[Task brief]
The line containing "Kingfishers" marks the end; return exactly every line from the start of the records up to and including it, but no pictures.

[Saved entries]
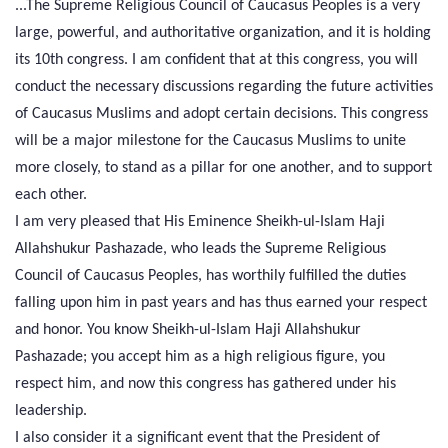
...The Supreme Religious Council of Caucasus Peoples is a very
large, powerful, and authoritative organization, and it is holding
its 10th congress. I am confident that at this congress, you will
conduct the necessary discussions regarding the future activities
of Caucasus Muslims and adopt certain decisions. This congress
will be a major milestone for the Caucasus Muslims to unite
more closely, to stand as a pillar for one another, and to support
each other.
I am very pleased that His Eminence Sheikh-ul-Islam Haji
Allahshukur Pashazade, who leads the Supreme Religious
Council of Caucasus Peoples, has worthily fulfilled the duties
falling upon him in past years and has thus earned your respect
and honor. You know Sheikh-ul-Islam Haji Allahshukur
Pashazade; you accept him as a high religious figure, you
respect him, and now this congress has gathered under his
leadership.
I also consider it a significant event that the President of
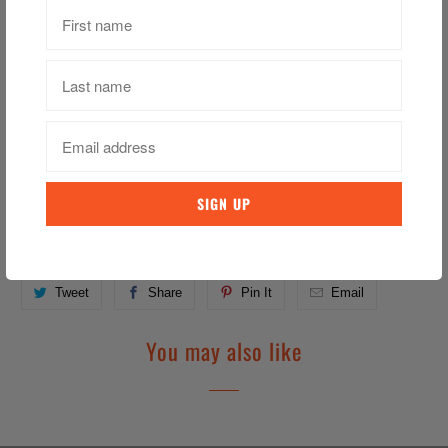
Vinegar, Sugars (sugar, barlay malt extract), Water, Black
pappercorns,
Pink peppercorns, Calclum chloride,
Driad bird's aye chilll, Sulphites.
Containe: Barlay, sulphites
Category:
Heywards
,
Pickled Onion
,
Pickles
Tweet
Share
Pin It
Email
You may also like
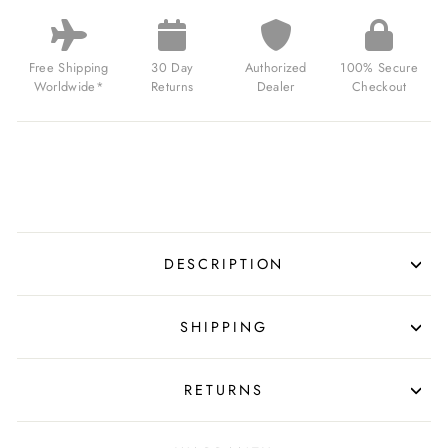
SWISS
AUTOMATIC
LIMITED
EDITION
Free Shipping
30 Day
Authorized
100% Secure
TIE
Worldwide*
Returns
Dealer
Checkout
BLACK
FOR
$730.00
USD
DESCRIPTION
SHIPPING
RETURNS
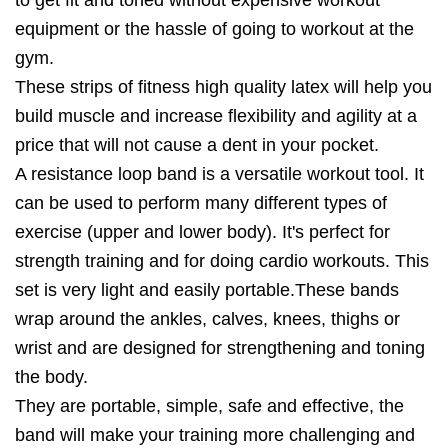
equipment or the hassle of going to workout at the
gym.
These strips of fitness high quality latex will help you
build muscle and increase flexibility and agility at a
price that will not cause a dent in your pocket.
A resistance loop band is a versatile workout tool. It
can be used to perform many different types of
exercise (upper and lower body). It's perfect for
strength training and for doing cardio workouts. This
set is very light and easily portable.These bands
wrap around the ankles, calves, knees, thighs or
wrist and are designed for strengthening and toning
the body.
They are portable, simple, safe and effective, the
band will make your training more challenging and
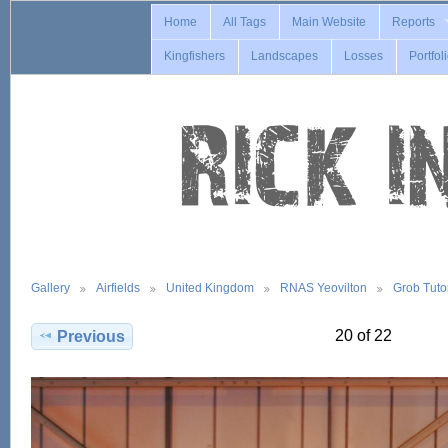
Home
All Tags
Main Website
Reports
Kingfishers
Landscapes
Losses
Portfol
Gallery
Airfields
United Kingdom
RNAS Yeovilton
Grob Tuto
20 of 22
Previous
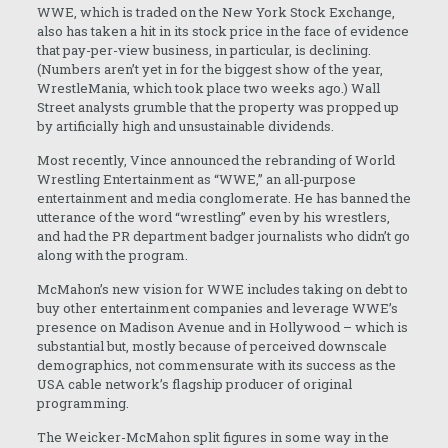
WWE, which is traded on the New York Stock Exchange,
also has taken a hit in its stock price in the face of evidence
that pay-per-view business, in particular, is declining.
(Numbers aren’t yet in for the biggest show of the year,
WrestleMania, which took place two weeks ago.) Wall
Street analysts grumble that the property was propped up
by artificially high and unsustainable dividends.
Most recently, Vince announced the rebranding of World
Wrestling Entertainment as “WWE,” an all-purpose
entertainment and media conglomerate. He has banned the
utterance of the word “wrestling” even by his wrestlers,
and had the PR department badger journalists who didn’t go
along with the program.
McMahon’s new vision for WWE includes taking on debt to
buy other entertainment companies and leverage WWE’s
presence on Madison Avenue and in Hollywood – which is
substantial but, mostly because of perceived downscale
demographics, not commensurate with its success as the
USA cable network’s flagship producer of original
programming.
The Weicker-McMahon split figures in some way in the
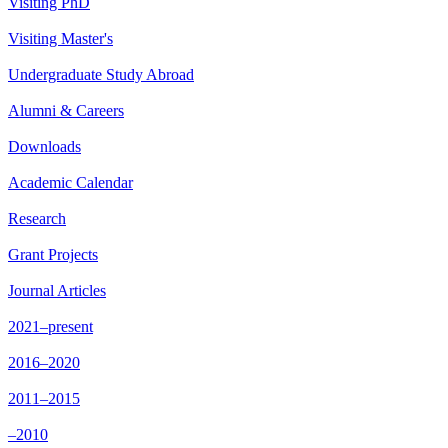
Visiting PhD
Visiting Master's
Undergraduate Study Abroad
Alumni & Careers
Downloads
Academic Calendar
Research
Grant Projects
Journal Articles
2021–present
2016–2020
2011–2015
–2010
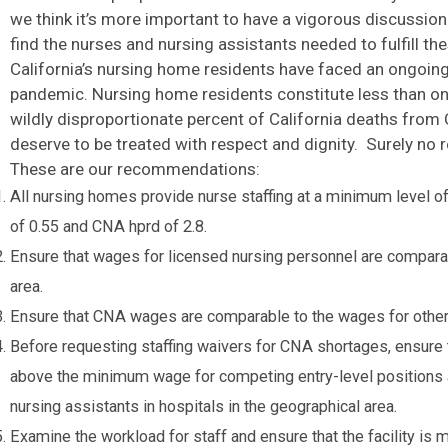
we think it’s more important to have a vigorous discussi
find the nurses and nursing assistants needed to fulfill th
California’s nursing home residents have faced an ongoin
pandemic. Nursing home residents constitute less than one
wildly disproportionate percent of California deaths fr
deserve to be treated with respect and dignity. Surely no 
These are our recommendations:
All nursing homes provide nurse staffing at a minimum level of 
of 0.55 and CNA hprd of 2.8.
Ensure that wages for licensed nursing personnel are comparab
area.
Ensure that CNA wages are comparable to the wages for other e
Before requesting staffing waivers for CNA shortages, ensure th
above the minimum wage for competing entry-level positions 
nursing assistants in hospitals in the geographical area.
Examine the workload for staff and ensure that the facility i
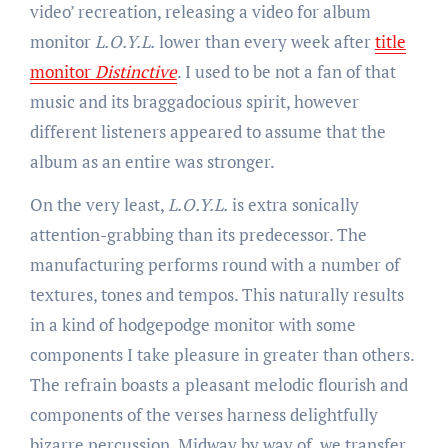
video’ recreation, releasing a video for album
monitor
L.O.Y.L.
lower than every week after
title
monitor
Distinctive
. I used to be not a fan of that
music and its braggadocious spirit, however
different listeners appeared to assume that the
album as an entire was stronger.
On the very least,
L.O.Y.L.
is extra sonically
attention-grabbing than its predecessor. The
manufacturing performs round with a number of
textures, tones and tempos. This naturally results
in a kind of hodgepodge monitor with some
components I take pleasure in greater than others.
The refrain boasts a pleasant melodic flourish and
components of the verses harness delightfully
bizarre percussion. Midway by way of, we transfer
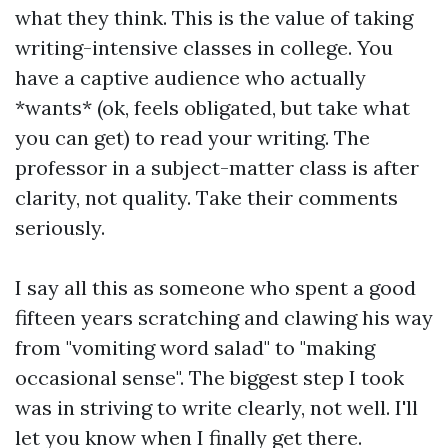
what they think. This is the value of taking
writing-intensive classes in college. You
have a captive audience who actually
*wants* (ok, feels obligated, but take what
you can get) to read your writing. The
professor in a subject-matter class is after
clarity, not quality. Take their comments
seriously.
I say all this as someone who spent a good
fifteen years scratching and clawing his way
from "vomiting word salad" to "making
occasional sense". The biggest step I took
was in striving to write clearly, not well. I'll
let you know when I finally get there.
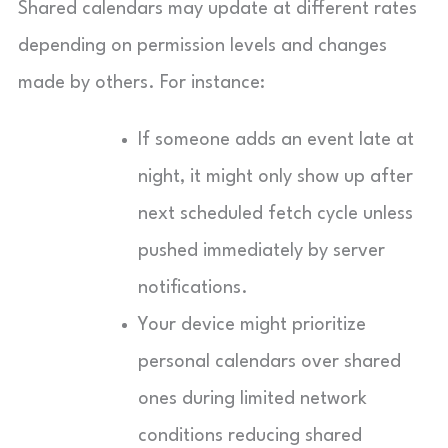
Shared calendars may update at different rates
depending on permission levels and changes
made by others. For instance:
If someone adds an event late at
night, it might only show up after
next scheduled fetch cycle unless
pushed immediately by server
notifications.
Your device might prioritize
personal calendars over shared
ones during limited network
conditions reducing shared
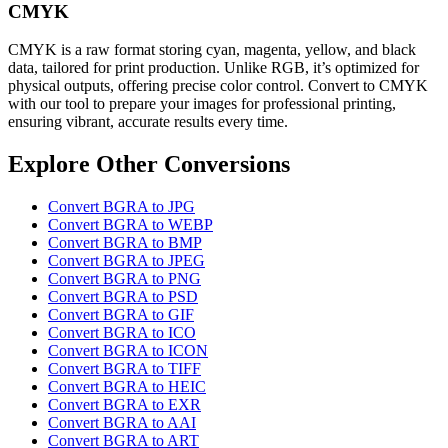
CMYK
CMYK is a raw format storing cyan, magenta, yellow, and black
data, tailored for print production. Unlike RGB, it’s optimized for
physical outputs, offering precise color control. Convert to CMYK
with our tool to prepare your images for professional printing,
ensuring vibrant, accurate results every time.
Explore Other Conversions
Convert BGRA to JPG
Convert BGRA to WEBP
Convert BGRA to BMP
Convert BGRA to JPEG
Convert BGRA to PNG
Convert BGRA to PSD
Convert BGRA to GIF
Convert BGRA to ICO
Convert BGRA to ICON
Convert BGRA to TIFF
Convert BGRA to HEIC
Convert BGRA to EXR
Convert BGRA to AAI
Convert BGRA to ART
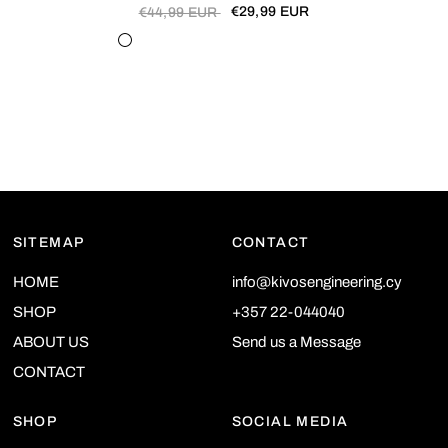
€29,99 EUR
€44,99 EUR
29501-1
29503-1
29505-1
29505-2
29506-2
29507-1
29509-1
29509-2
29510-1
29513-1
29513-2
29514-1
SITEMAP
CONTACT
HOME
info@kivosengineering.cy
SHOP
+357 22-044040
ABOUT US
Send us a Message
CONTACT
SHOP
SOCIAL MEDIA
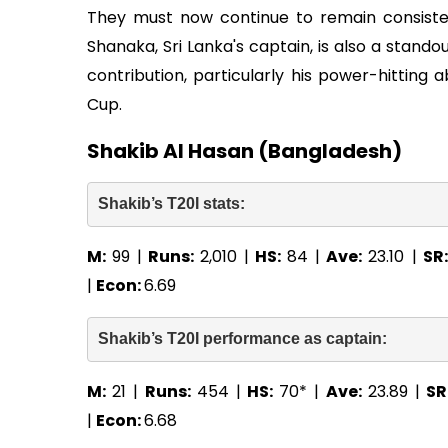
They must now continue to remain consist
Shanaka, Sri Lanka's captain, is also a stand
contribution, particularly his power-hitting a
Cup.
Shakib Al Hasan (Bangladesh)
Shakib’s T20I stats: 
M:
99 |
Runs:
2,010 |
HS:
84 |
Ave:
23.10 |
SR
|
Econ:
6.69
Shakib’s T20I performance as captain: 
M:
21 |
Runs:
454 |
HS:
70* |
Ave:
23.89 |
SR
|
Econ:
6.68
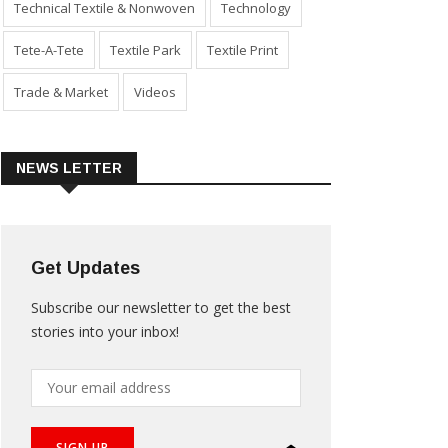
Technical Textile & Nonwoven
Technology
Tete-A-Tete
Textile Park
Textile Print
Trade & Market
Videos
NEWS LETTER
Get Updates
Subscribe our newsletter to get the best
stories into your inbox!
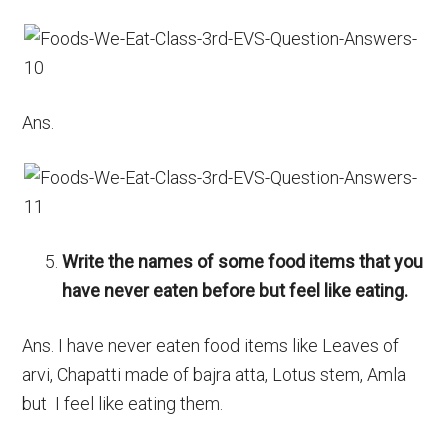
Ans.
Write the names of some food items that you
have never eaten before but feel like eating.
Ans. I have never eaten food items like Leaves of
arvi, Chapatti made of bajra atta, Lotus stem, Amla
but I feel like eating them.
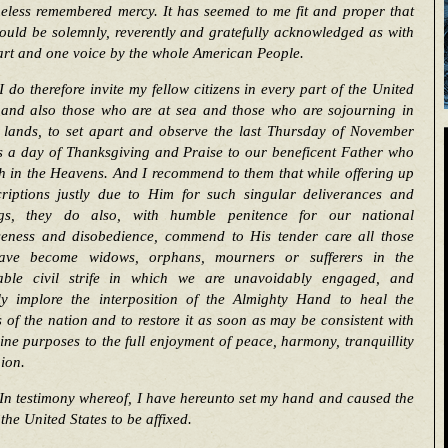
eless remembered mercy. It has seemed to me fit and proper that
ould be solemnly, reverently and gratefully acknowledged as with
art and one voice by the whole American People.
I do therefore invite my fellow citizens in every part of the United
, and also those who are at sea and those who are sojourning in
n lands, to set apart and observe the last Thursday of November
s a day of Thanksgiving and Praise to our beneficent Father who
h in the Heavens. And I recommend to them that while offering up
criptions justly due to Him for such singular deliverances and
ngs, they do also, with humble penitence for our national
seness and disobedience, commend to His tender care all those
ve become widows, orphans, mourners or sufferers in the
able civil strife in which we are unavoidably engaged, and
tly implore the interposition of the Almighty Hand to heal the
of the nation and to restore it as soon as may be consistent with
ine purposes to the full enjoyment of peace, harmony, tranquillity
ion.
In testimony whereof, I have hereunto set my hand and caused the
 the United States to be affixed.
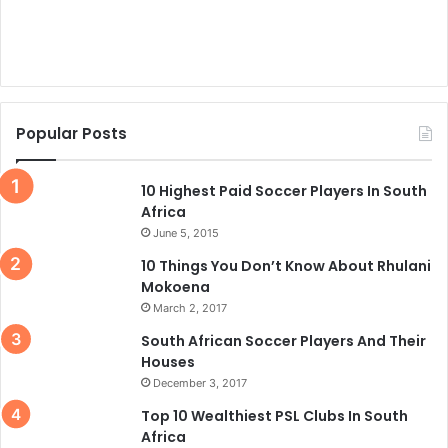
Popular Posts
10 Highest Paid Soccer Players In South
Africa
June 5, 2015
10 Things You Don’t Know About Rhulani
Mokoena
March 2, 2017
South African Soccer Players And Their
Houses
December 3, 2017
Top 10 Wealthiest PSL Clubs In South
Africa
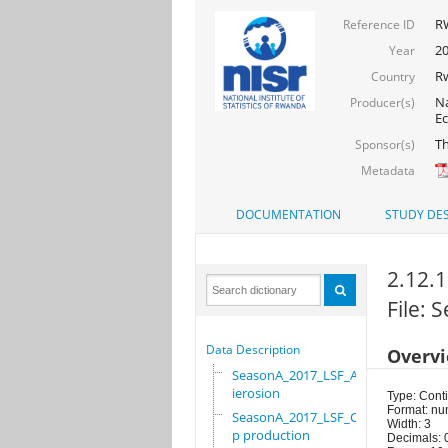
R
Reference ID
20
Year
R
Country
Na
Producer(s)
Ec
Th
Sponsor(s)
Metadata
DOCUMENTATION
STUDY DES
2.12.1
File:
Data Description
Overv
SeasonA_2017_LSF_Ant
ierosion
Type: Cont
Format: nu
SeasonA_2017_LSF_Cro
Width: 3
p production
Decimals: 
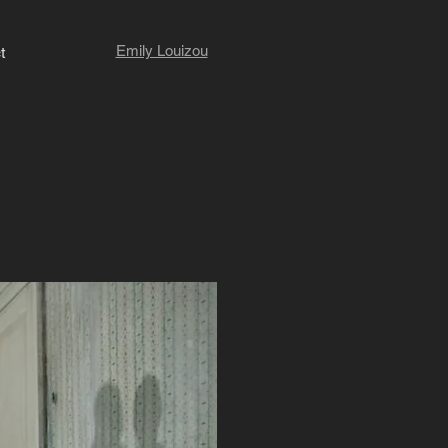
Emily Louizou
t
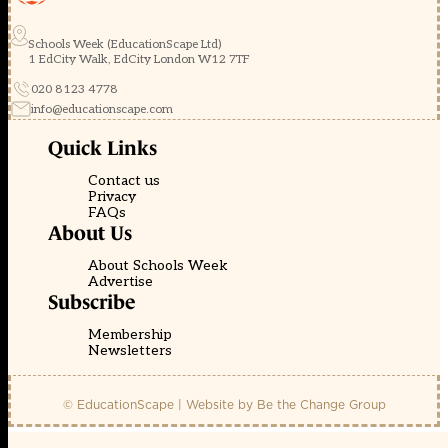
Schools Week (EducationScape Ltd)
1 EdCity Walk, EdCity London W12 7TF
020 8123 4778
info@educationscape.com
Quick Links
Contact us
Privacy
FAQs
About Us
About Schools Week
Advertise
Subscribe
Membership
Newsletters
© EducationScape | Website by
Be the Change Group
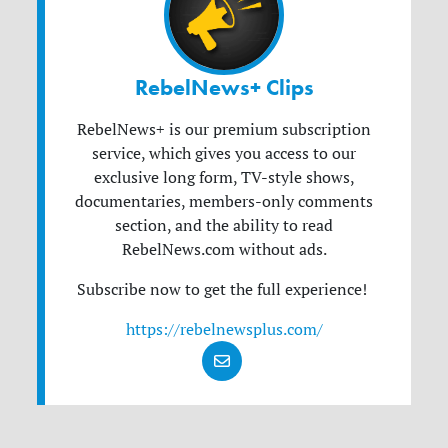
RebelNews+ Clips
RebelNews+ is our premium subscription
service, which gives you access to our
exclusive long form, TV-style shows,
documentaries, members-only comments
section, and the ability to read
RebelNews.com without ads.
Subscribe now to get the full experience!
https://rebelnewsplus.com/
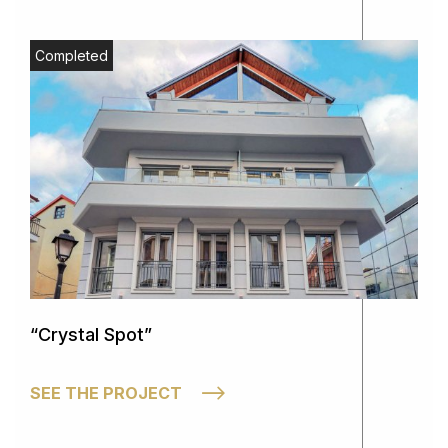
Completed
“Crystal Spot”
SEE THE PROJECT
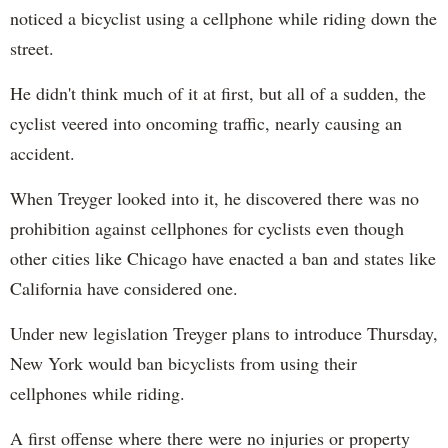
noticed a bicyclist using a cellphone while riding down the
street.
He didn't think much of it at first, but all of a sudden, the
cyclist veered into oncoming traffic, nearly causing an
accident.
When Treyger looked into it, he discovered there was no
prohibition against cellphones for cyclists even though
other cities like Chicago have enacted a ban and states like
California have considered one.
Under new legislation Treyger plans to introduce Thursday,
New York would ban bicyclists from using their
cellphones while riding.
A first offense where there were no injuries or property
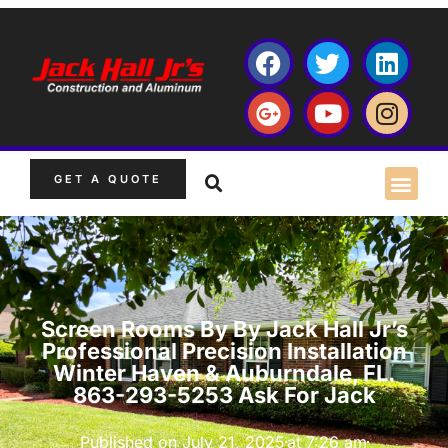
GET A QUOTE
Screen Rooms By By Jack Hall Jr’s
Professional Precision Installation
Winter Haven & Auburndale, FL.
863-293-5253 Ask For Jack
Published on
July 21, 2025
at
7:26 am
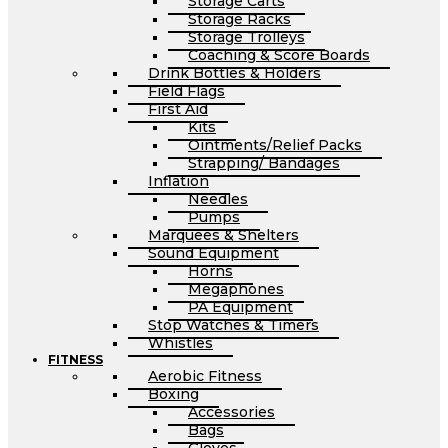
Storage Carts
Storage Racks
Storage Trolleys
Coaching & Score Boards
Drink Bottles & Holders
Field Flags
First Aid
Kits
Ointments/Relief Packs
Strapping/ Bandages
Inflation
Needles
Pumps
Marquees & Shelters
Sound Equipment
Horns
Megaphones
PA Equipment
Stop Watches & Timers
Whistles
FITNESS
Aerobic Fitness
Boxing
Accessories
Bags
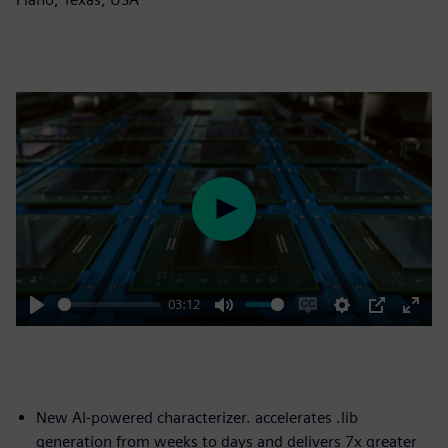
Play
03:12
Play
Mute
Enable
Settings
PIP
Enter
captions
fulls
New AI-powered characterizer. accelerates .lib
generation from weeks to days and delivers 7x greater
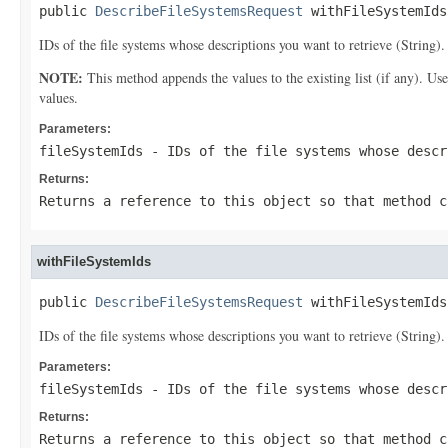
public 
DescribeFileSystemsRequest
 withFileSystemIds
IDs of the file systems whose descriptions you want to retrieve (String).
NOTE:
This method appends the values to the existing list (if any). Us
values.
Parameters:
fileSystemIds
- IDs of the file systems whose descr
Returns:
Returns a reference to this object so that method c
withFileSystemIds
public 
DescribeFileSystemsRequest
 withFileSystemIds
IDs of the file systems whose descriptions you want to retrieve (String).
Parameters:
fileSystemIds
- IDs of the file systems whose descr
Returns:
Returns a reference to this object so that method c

[Problem solution]
...The Supreme Religious Council of Caucasus Peoples is a very
large, powerful, and authoritative organization, and it is holding
its 10th congress. I am confident that at this congress, you will
conduct the necessary discussions regarding the future activities
of Caucasus Muslims and adopt certain decisions. This congress
will be a major milestone for the Caucasus Muslims to unite
more closely, to stand as a pillar for one another, and to support
each other.
I am very pleased that His Eminence Sheikh-ul-Islam Haji
Allahshukur Pashazade, who leads the Supreme Religious
Council of Caucasus Peoples, has worthily fulfilled the duties
falling upon him in past years and has thus earned your respect
and honor. You know Sheikh-ul-Islam Haji Allahshukur
Pashazade; you accept him as a high religious figure, you
respect him, and now this congress has gathered under his
leadership.
I also consider it a significant event that the President of
Vinegar, Sugars (sugar, barlay malt extract), Water, Black
pappercorns,
Pink peppercorns, Calclum chloride,
Driad bird's aye chilll, Sulphites.
Containe: Barlay, sulphites
Category:
Heywards
,
Pickled Onion
,
Pickles
Tweet
Share
Pin It
Email
You may also like
SWISS
AUTOMATIC
LIMITED
EDITION
Free Shipping
30 Day
Authorized
100% Secure
TIE
Worldwide*
Returns
Dealer
Checkout
BLACK
FOR
$730.00
USD
DESCRIPTION
SHIPPING
RETURNS
equipment or the hassle of going to workout at the
gym.
These strips of fitness high quality latex will help you
build muscle and increase flexibility and agility at a
price that will not cause a dent in your pocket.
A resistance loop band is a versatile workout tool. It
can be used to perform many different types of
exercise (upper and lower body). It's perfect for
strength training and for doing cardio workouts. This
set is very light and easily portable.These bands
wrap around the ankles, calves, knees, thighs or
wrist and are designed for strengthening and toning
the body.
They are portable, simple, safe and effective, the
band will make your training more challenging and
Home
All Tags
Main Website
Reports
Kingfishers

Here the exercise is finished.